Among the entries, which lines carry the string "interactable"? Copy every one.

[[ INPUT RECORDS, beginning ]]

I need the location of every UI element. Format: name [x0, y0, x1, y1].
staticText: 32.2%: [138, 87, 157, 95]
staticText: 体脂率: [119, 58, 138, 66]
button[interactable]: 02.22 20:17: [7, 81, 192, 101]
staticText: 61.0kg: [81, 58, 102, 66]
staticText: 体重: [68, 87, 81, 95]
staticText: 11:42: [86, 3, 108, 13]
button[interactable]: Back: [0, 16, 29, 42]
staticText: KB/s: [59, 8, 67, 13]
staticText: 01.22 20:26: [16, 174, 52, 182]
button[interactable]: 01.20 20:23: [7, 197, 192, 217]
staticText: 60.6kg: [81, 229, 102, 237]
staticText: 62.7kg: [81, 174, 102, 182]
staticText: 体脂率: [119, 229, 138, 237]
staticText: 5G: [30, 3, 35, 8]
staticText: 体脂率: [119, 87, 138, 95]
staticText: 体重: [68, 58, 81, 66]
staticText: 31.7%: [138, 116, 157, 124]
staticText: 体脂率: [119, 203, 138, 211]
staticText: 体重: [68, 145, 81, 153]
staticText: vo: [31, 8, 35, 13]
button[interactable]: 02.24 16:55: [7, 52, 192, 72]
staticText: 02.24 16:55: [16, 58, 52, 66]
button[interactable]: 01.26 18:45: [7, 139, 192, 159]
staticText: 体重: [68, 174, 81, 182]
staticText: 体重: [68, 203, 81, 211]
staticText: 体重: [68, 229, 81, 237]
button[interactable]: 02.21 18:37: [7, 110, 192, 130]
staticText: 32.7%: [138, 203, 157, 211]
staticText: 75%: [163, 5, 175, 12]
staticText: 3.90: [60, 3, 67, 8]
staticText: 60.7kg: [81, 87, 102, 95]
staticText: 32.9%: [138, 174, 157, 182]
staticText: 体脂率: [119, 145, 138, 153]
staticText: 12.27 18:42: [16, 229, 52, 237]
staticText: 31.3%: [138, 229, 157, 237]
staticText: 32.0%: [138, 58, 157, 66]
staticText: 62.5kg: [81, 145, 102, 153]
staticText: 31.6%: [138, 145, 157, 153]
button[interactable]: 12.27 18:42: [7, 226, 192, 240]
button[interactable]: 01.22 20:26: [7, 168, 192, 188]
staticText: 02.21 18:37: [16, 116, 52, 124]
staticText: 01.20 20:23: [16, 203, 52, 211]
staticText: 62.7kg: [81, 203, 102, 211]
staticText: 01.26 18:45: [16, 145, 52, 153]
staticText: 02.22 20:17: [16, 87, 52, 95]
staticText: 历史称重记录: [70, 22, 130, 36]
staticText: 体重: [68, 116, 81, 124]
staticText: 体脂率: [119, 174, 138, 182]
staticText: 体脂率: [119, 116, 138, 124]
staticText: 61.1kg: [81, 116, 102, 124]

[[ INPUT RECORDS, end ]]

### EXERCISE SOLUTION
button[interactable]: 02.22 20:17: [7, 81, 192, 101]
button[interactable]: Back: [0, 16, 29, 42]
button[interactable]: 01.20 20:23: [7, 197, 192, 217]
button[interactable]: 02.24 16:55: [7, 52, 192, 72]
button[interactable]: 01.26 18:45: [7, 139, 192, 159]
button[interactable]: 02.21 18:37: [7, 110, 192, 130]
button[interactable]: 12.27 18:42: [7, 226, 192, 240]
button[interactable]: 01.22 20:26: [7, 168, 192, 188]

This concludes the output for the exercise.